# PROBLEM TO SOLVE:
A word-for-word copy of every entry below is required; the images do not belong in it.
==== PROVIDED DATA ====
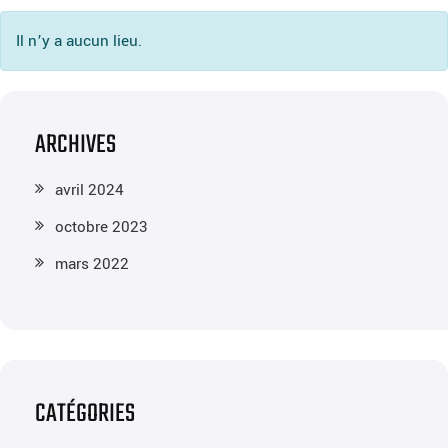
Il n’y a aucun lieu.
ARCHIVES
avril 2024
octobre 2023
mars 2022
CATÉGORIES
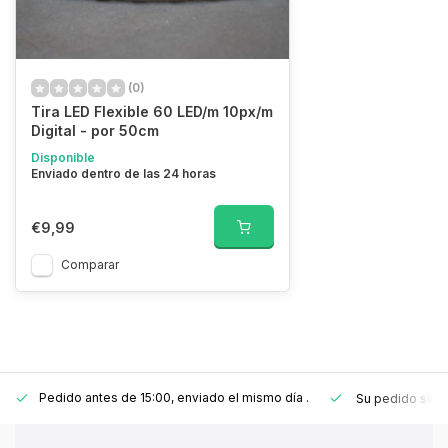
(0)
Tira LED Flexible 60 LED/m 10px/m
Digital - por 50cm
Disponible
Enviado dentro de las 24 horas
€9,99
Comparar
Pedido antes de 15:00, enviado el mismo día
.
Su pedido sie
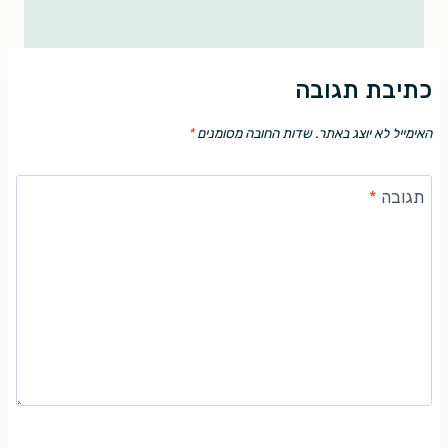
כתיבת תגובה
האימייל לא יוצג באתר.
שדות החובה מסומנים
*
תגובה
*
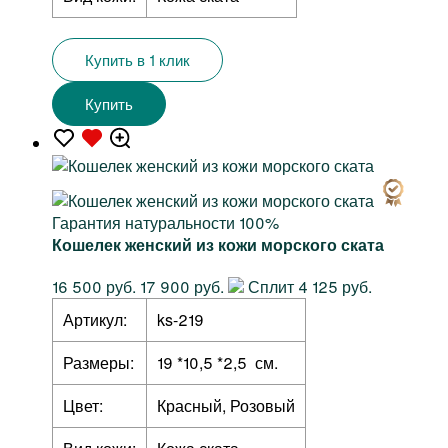
Купить в 1 клик
Купить
Гарантия натуральности 100%
Кошелек женский из кожи морского ската
16 500 руб.
17 900 руб.
Сплит 4 125 руб.
Артикул:
ks-219
Размеры:
19 *10,5 *2,5 см.
Цвет:
Красный, Розовый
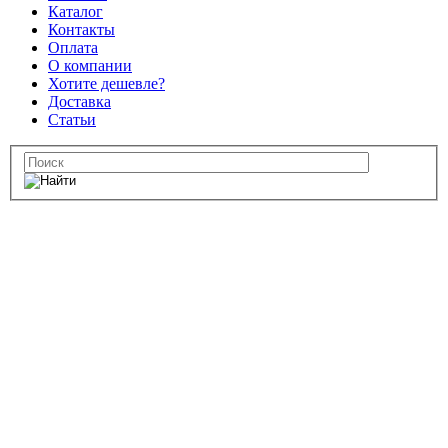
Каталог
Контакты
Оплата
О компании
Хотите дешевле?
Доставка
Статьи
====
# WRITTEN SOLUTION:
Il n’y a aucun lieu.
ARCHIVES
avril 2024
octobre 2023
mars 2022
CATÉGORIES
(0)
Tira LED Flexible 60 LED/m 10px/m
Digital - por 50cm
Disponible
Enviado dentro de las 24 horas
€9,99
Comparar
Pedido antes de 15:00, enviado el mismo día
.
Su pedido sie
כתיבת תגובה
האימייל לא יוצג באתר.
שדות החובה מסומנים
*
תגובה
*
Купить в 1 клик
Купить
Гарантия натуральности 100%
Кошелек женский из кожи морского ската
16 500 руб.
17 900 руб.
Сплит 4 125 руб.
Артикул:
ks-219
Размеры:
19 *10,5 *2,5 см.
Цвет:
Красный, Розовый
Каталог
Контакты
Оплата
О компании
Хотите дешевле?
Доставка
Статьи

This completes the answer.